(Page images and extracted text)
================================
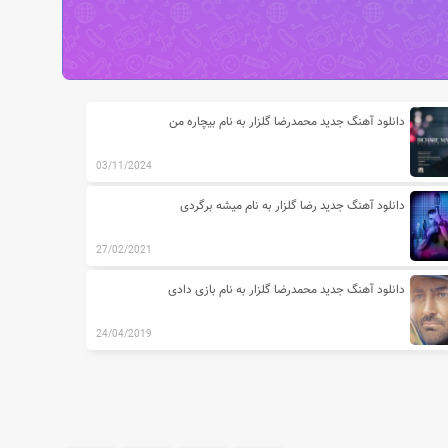
دانلود آهنگ جدید محمدرضا گلزار به نام بیچاره من
03/11/2024
دانلود آهنگ جدید رضا گلزار به نام میشه برگردی
27/02/2021
دانلود آهنگ جدید محمدرضا گلزار به نام بازی دادی
24/04/2019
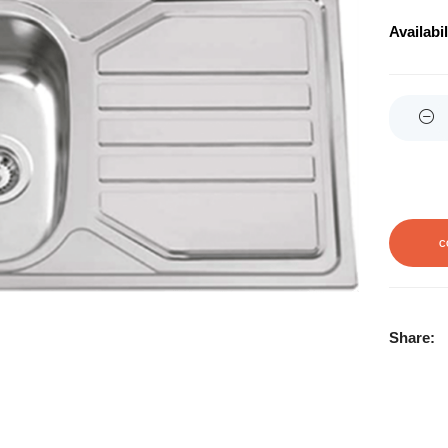
Availabil
Quantity
C
Share:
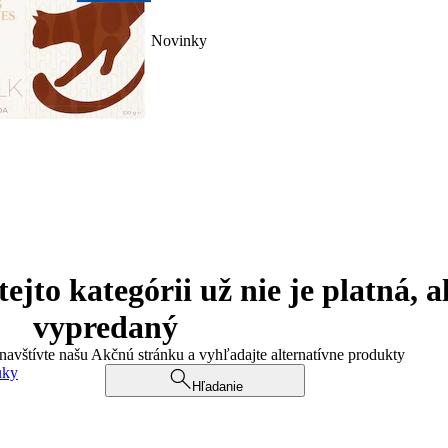
Novinky
jto kategórii už nie je platná, a
vypredaný
 navštívte našu Akčnú stránku a vyhľadajte alternatívne produkty
uky
Hľadanie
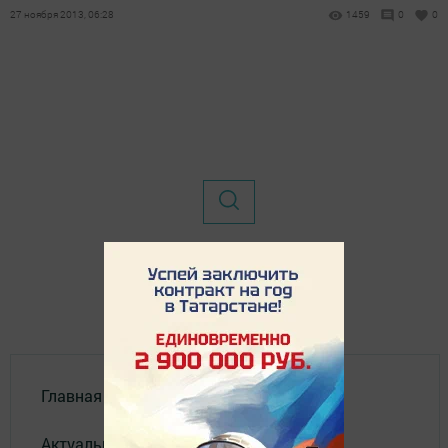
27 ноября 2013, 06:28
1459
0
0
Главная
Актуальное видео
================================
▶ **What to work on**
Repeat only the stretch of lines that begins at the line containing "27 ноября 2013, 06:28" and ends at the last line above, both included.

▶ **Your solution**
27 ноября 2013, 06:28
1459
0
0
Главная
Актуальное видео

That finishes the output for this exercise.